For immunoprecipitations, ovaries from ~100 flies were homogenized with 10 strokes in a glass homogenizer (Duall; Kontes Glass Co.) with a Teflon pestle in lysis buffer (50 mM Hepes, pH 7.5, 150 mM NaCl, 5 mM EGTA, 0.5% Triton X-100, 10% glycerol supplemented with 1× complete protease inhibitor mix [Roche]). Protein concentrations were determined using the Bio-Rad Laboratories protein assay, and 2 mg of protein extract was incubated with ~2 µg anti–Myc 9E10 antibody (Roche) or 2 µg anti–Flag M2 (Sigma-Aldrich). Antibody–antigen complexes were precipitated on protein A/G agarose (Santa Cruz Biotechnology, Inc.), washed four times in lysis buffer, and eluted by boiling in SDS-PAGE loading buffer. SBP pull-downs of SBP-mCherry::KEL were performed as described for immunoprecipitations, except SBP-mCherry::KEL was precipitated with 30 µl streptavidin UltraLink resin (Thermo Fisher Scientific). Precipitated proteins were separated by SDS-PAGE and analyzed by Western blotting. Antibodies used for Western blots were: α–KEL 1B (Developmental Studies Hybridoma Bank; Xue and Cooley, 1993), 1:00 α–Myc 9E10 (Santa Cruz Biotechnology, Inc.), and 1:300 α–tubulin E7 (Developmental Studies Hybridoma Bank). Western blots were developed with the SuperSignal West Dura ECL kit (Thermo Fisher Scientific), and luminescence was captured either on a charge-coupled device (Alpha Innotech) or Hyperfilm ECL (GE Healthcare).
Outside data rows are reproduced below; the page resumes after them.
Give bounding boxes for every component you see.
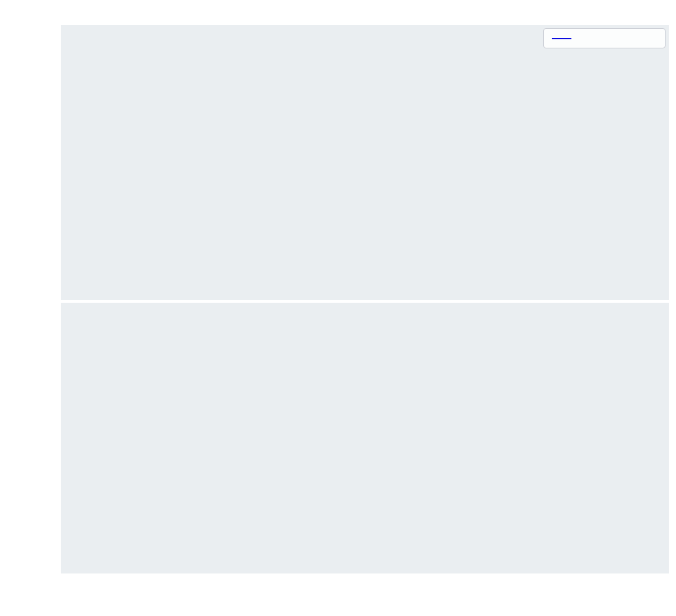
bottom-plot-area	[61, 303, 669, 573]
chart-figure	[0, 0, 676, 616]
top-plot-area	[61, 25, 669, 300]
legend-line-sample	[552, 38, 571, 39]
legend	[543, 28, 666, 48]
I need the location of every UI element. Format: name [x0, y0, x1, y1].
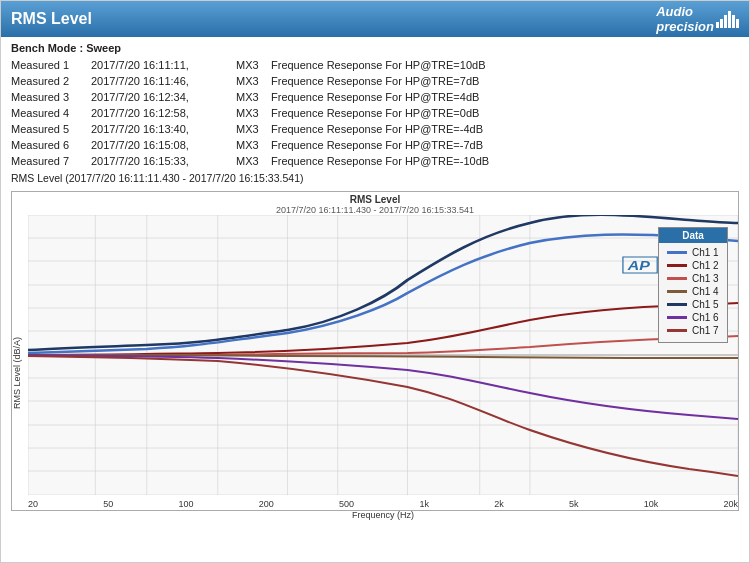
legend-item-7: Ch1 7: [667, 325, 719, 336]
measured-date-2: 2017/7/20 16:11:46,: [91, 74, 236, 90]
measured-date-7: 2017/7/20 16:15:33,: [91, 154, 236, 170]
legend-item-4: Ch1 4: [667, 286, 719, 297]
logo-text: Audioprecision: [656, 4, 714, 34]
measured-label-4: Measured 4: [11, 106, 91, 122]
measured-date-6: 2017/7/20 16:15:08,: [91, 138, 236, 154]
measured-label-3: Measured 3: [11, 90, 91, 106]
legend-color-2: [667, 264, 687, 267]
legend-color-4: [667, 290, 687, 293]
legend-item-5: Ch1 5: [667, 299, 719, 310]
legend-color-6: [667, 316, 687, 319]
bar2: [720, 19, 723, 28]
chart-title-area: RMS Level 2017/7/20 16:11:11.430 - 2017/…: [12, 192, 738, 215]
x-tick-50: 50: [103, 499, 113, 509]
measurement-row-2: Measured 2 2017/7/20 16:11:46, MX3 Frequ…: [11, 74, 739, 90]
chart-title: RMS Level: [12, 194, 738, 205]
x-tick-500: 500: [339, 499, 354, 509]
y-axis-label: RMS Level (dB/A): [12, 225, 28, 520]
svg-text:AP: AP: [627, 258, 651, 272]
bar1: [716, 22, 719, 28]
measured-device-7: MX3: [236, 154, 271, 170]
measured-date-4: 2017/7/20 16:12:58,: [91, 106, 236, 122]
legend-color-7: [667, 329, 687, 332]
legend-color-5: [667, 303, 687, 306]
measurement-row-5: Measured 5 2017/7/20 16:13:40, MX3 Frequ…: [11, 122, 739, 138]
page-title: RMS Level: [11, 10, 92, 28]
measured-label-2: Measured 2: [11, 74, 91, 90]
bar5: [732, 15, 735, 28]
legend-items: Ch1 1 Ch1 2 Ch1 3 Ch1 4 Ch1 5 Ch1 6 Ch1 …: [667, 247, 719, 336]
chart-inner: RMS Level (dB/A): [12, 215, 738, 520]
legend-item-3: Ch1 3: [667, 273, 719, 284]
measurement-row-7: Measured 7 2017/7/20 16:15:33, MX3 Frequ…: [11, 154, 739, 170]
measured-device-6: MX3: [236, 138, 271, 154]
chart-svg: +12 +10 +8 +6 +4 +2 0 -2 -4 -6 -8 -10 -1…: [28, 215, 738, 495]
measured-label-5: Measured 5: [11, 122, 91, 138]
bar6: [736, 19, 739, 28]
header-bar: RMS Level Audioprecision: [1, 1, 749, 37]
measured-desc-6: Frequence Reseponse For HP@TRE=-7dB: [271, 138, 739, 154]
bench-mode-label: Bench Mode : Sweep: [11, 41, 739, 57]
measured-label-7: Measured 7: [11, 154, 91, 170]
main-container: RMS Level Audioprecision Bench Mode : Sw…: [0, 0, 750, 563]
x-axis-labels: 20 50 100 200 500 1k 2k 5k 10k 20k: [28, 497, 738, 509]
legend-color-1: [667, 251, 687, 254]
legend-label-1: Ch1 1: [692, 247, 719, 258]
x-tick-10k: 10k: [644, 499, 659, 509]
legend-title: Data: [659, 228, 727, 243]
measured-label-1: Measured 1: [11, 58, 91, 74]
legend-label-6: Ch1 6: [692, 312, 719, 323]
measurement-row-3: Measured 3 2017/7/20 16:12:34, MX3 Frequ…: [11, 90, 739, 106]
measured-label-6: Measured 6: [11, 138, 91, 154]
rms-range-label: RMS Level (2017/7/20 16:11:11.430 - 2017…: [11, 170, 739, 187]
measurement-row-4: Measured 4 2017/7/20 16:12:58, MX3 Frequ…: [11, 106, 739, 122]
x-axis-title: Frequency (Hz): [28, 510, 738, 520]
measured-desc-4: Frequence Reseponse For HP@TRE=0dB: [271, 106, 739, 122]
legend-label-2: Ch1 2: [692, 260, 719, 271]
x-tick-2k: 2k: [494, 499, 504, 509]
x-tick-20k: 20k: [723, 499, 738, 509]
measured-desc-3: Frequence Reseponse For HP@TRE=4dB: [271, 90, 739, 106]
bar3: [724, 15, 727, 28]
chart-area: RMS Level 2017/7/20 16:11:11.430 - 2017/…: [11, 191, 739, 511]
measured-device-3: MX3: [236, 90, 271, 106]
legend-label-3: Ch1 3: [692, 273, 719, 284]
measured-device-2: MX3: [236, 74, 271, 90]
legend-label-5: Ch1 5: [692, 299, 719, 310]
measured-desc-2: Frequence Reseponse For HP@TRE=7dB: [271, 74, 739, 90]
measurements-list: Measured 1 2017/7/20 16:11:11, MX3 Frequ…: [11, 58, 739, 170]
measured-device-1: MX3: [236, 58, 271, 74]
x-tick-20: 20: [28, 499, 38, 509]
legend-color-3: [667, 277, 687, 280]
measured-desc-5: Frequence Reseponse For HP@TRE=-4dB: [271, 122, 739, 138]
logo-bars-icon: [716, 10, 739, 28]
measured-desc-7: Frequence Reseponse For HP@TRE=-10dB: [271, 154, 739, 170]
x-tick-200: 200: [259, 499, 274, 509]
audio-precision-logo: Audioprecision: [656, 4, 739, 34]
x-tick-100: 100: [179, 499, 194, 509]
info-section: Bench Mode : Sweep Measured 1 2017/7/20 …: [1, 37, 749, 191]
measured-date-1: 2017/7/20 16:11:11,: [91, 58, 236, 74]
x-tick-5k: 5k: [569, 499, 579, 509]
measured-desc-1: Frequence Reseponse For HP@TRE=10dB: [271, 58, 739, 74]
chart-subtitle: 2017/7/20 16:11:11.430 - 2017/7/20 16:15…: [12, 205, 738, 215]
measurement-row-6: Measured 6 2017/7/20 16:15:08, MX3 Frequ…: [11, 138, 739, 154]
legend-item-1: Ch1 1: [667, 247, 719, 258]
legend-item-2: Ch1 2: [667, 260, 719, 271]
measurement-row-1: Measured 1 2017/7/20 16:11:11, MX3 Frequ…: [11, 58, 739, 74]
chart-graph-container: +12 +10 +8 +6 +4 +2 0 -2 -4 -6 -8 -10 -1…: [28, 215, 738, 520]
measured-device-5: MX3: [236, 122, 271, 138]
bar4: [728, 11, 731, 28]
legend-item-6: Ch1 6: [667, 312, 719, 323]
measured-device-4: MX3: [236, 106, 271, 122]
legend-label-4: Ch1 4: [692, 286, 719, 297]
measured-date-3: 2017/7/20 16:12:34,: [91, 90, 236, 106]
measured-date-5: 2017/7/20 16:13:40,: [91, 122, 236, 138]
legend-box: Data Ch1 1 Ch1 2 Ch1 3 Ch1 4 Ch1 5 Ch1 6…: [658, 227, 728, 343]
x-tick-1k: 1k: [419, 499, 429, 509]
legend-label-7: Ch1 7: [692, 325, 719, 336]
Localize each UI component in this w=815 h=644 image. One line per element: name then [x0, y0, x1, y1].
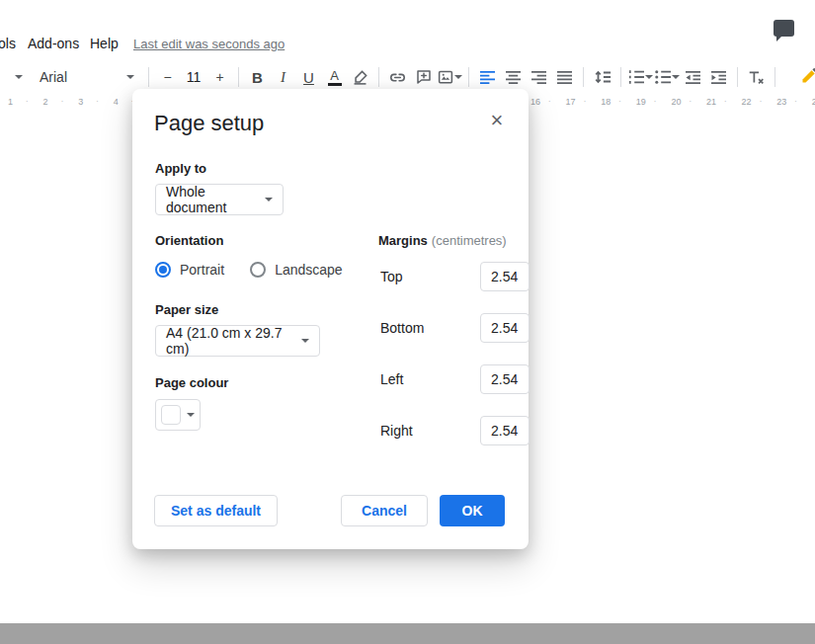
set-as-default-button[interactable]: Set as default	[154, 495, 278, 526]
margin-bottom-input[interactable]	[480, 313, 530, 343]
margins-label: Margins(centimetres)	[378, 233, 507, 248]
toolbar-separator	[583, 67, 584, 87]
radio-portrait[interactable]: Portrait	[155, 262, 224, 278]
page-colour-select[interactable]	[155, 399, 201, 431]
paper-size-select[interactable]: A4 (21.0 cm x 29.7 cm)	[155, 325, 320, 357]
toolbar-separator	[620, 67, 621, 87]
ruler-number: 22	[742, 97, 752, 107]
margin-left-label: Left	[380, 371, 403, 387]
radio-landscape-label: Landscape	[275, 262, 343, 278]
add-comment-button[interactable]	[411, 64, 436, 90]
margin-row-right: Right	[380, 416, 530, 445]
insert-image-button[interactable]	[437, 64, 462, 90]
radio-landscape[interactable]: Landscape	[250, 262, 343, 278]
image-icon	[437, 68, 454, 86]
font-family-select[interactable]: Arial	[32, 64, 142, 90]
apply-to-label: Apply to	[155, 161, 206, 176]
line-spacing-button[interactable]	[590, 64, 614, 90]
bold-button[interactable]: B	[245, 64, 270, 90]
orientation-radio-group: Portrait Landscape	[155, 262, 343, 278]
menu-help[interactable]: Help	[90, 36, 119, 51]
ruler-number: 1	[8, 97, 13, 107]
highlighter-icon	[352, 69, 368, 86]
ruler-number: 2	[43, 97, 48, 107]
margin-left-input[interactable]	[480, 364, 530, 394]
margin-top-label: Top	[380, 269, 403, 284]
indent-icon	[710, 70, 727, 85]
margin-bottom-label: Bottom	[380, 320, 424, 336]
font-size-value[interactable]: 11	[181, 64, 206, 90]
toolbar-separator	[468, 67, 469, 87]
underline-button[interactable]: U	[296, 64, 321, 90]
ruler-number: 20	[671, 97, 681, 107]
align-left-button[interactable]	[475, 64, 500, 90]
toolbar-separator	[774, 67, 775, 87]
margins-label-text: Margins	[378, 233, 428, 248]
bottom-bar	[0, 623, 815, 644]
italic-button[interactable]: I	[271, 64, 295, 90]
ruler-number: 16	[530, 97, 540, 107]
align-center-button[interactable]	[501, 64, 526, 90]
clear-formatting-button[interactable]	[744, 64, 769, 90]
clear-formatting-icon	[747, 69, 766, 86]
chevron-down-icon	[301, 339, 309, 343]
text-color-bar	[328, 83, 342, 86]
margin-row-left: Left	[380, 364, 530, 394]
numbered-list-button[interactable]	[627, 64, 653, 90]
apply-to-select[interactable]: Whole document	[155, 184, 284, 215]
text-color-icon: A	[330, 69, 339, 82]
numbered-list-icon	[627, 69, 645, 85]
decrease-indent-button[interactable]	[681, 64, 705, 90]
bulleted-list-icon	[654, 69, 672, 85]
ruler-tick: ·	[96, 96, 99, 106]
bulleted-list-button[interactable]	[654, 64, 680, 90]
last-edit-status[interactable]: Last edit was seconds ago	[133, 37, 285, 51]
align-center-icon	[505, 70, 522, 85]
line-spacing-icon	[594, 69, 611, 85]
toolbar-overflow-button[interactable]	[6, 64, 31, 90]
ruler-tick: ·	[60, 96, 63, 106]
chevron-down-icon	[15, 75, 23, 79]
increase-indent-button[interactable]	[706, 64, 731, 90]
toolbar-separator	[737, 67, 738, 87]
chevron-down-icon	[454, 75, 462, 79]
close-icon[interactable]: ×	[483, 107, 511, 134]
ruler-tick: ·	[654, 96, 657, 106]
ruler-tick: ·	[759, 96, 762, 106]
align-right-icon	[530, 70, 547, 85]
increase-font-size-button[interactable]: +	[207, 64, 232, 90]
margin-right-label: Right	[380, 423, 413, 439]
dialog-title: Page setup	[154, 111, 264, 136]
margin-right-input[interactable]	[480, 416, 530, 445]
ruler-tick: ·	[583, 96, 586, 106]
toolbar-separator	[378, 67, 379, 87]
highlight-button[interactable]	[348, 64, 372, 90]
toolbar: Arial − 11 + B I U A	[0, 62, 815, 92]
margin-top-input[interactable]	[480, 262, 530, 291]
ruler-number: 19	[636, 97, 646, 107]
chevron-down-icon	[187, 413, 195, 417]
margins-unit: (centimetres)	[432, 233, 507, 248]
chevron-down-icon	[645, 75, 653, 79]
menu-tools[interactable]: ols	[0, 36, 16, 51]
ok-button[interactable]: OK	[440, 495, 505, 526]
decrease-font-size-button[interactable]: −	[155, 64, 180, 90]
comment-history-icon[interactable]	[774, 20, 794, 37]
toolbar-separator	[238, 67, 239, 87]
page-setup-dialog: Page setup × Apply to Whole document Ori…	[132, 89, 529, 549]
margin-row-top: Top	[380, 262, 530, 291]
text-color-button[interactable]: A	[322, 64, 347, 90]
align-right-button[interactable]	[527, 64, 551, 90]
link-icon	[388, 68, 407, 87]
editing-mode-pencil-icon[interactable]	[800, 65, 815, 89]
menu-addons[interactable]: Add-ons	[28, 36, 79, 51]
cancel-button[interactable]: Cancel	[341, 495, 428, 526]
orientation-label: Orientation	[155, 233, 223, 248]
menu-bar: ols Add-ons Help Last edit was seconds a…	[0, 34, 815, 55]
colour-swatch-white	[161, 405, 181, 425]
insert-link-button[interactable]	[385, 64, 410, 90]
align-justify-button[interactable]	[552, 64, 577, 90]
radio-unselected-icon	[250, 262, 266, 278]
chevron-down-icon	[265, 198, 273, 201]
ruler-tick: ·	[26, 96, 29, 106]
Ovaries were dissected in ionically matched adult Drosophila saline buffer (Singleton and Woodruff, 1994) and fixed in 6% heptane-saturated formaldehyde, followed by washing and incubations in PBS supplemented with 0.3% Triton X-100 and 0.5% BSA. Primary antibodies and dilutions used were: 1:1 mouse monoclonal α–KEL 1B (Xue and Cooley, 1993), 1:500 rat polyclonal α-NFLN (N-terminal filamin antigen; Sokol and Cooley, 2003), and 1:5 mouse monoclonal α–HtsRC 7C (Robinson et al., 1994). Fluorescent labels used were Alexa Fluor 488, 568, or 633 conjugated to phalloidin, goat anti–mouse IgG, or goat anti–rat IgG (Invitrogen). Samples were viewed on either a confocal microscope (LSM 510; Carl Zeiss, Inc.) or an inverted microscope (Axiovert 200; Carl Zeiss, Inc.) equipped with a confocal imaging system (CARV II; BD) and a camera (CoolSNAP HQ2; Photometrics). One of three Carl Zeiss, Inc. objectives was used: 25× NA 0.8 Neofluar or 40× or 63× NA 1.2 W C-Apochromat. Images were edited using IPLab/iVision (BD), ImageJ (National Institutes of Health), LSM software (Carl Zeiss, Inc.), and/or Photoshop CS4 (Adobe). In some cases, a despeckle filter was uniformly applied to images to reduce nonbiological noise. Figures were assembled with Illustrator CS2 (Adobe).
We are grateful to Jim Skeath for providing reagents and to members of the Cooley laboratory for comments on the manuscript. We received cDNA and Gateway vectors from the Drosophila Genomics Resource Center, and monoclonal antibodies were obtained from the Developmental Studies Hybridoma Bank developed under the auspices of the National Institute of Child Health and Human Development and maintained by the University of Iowa.
This work was supported by National Institutes of Health grant GM052702 to L. Cooley.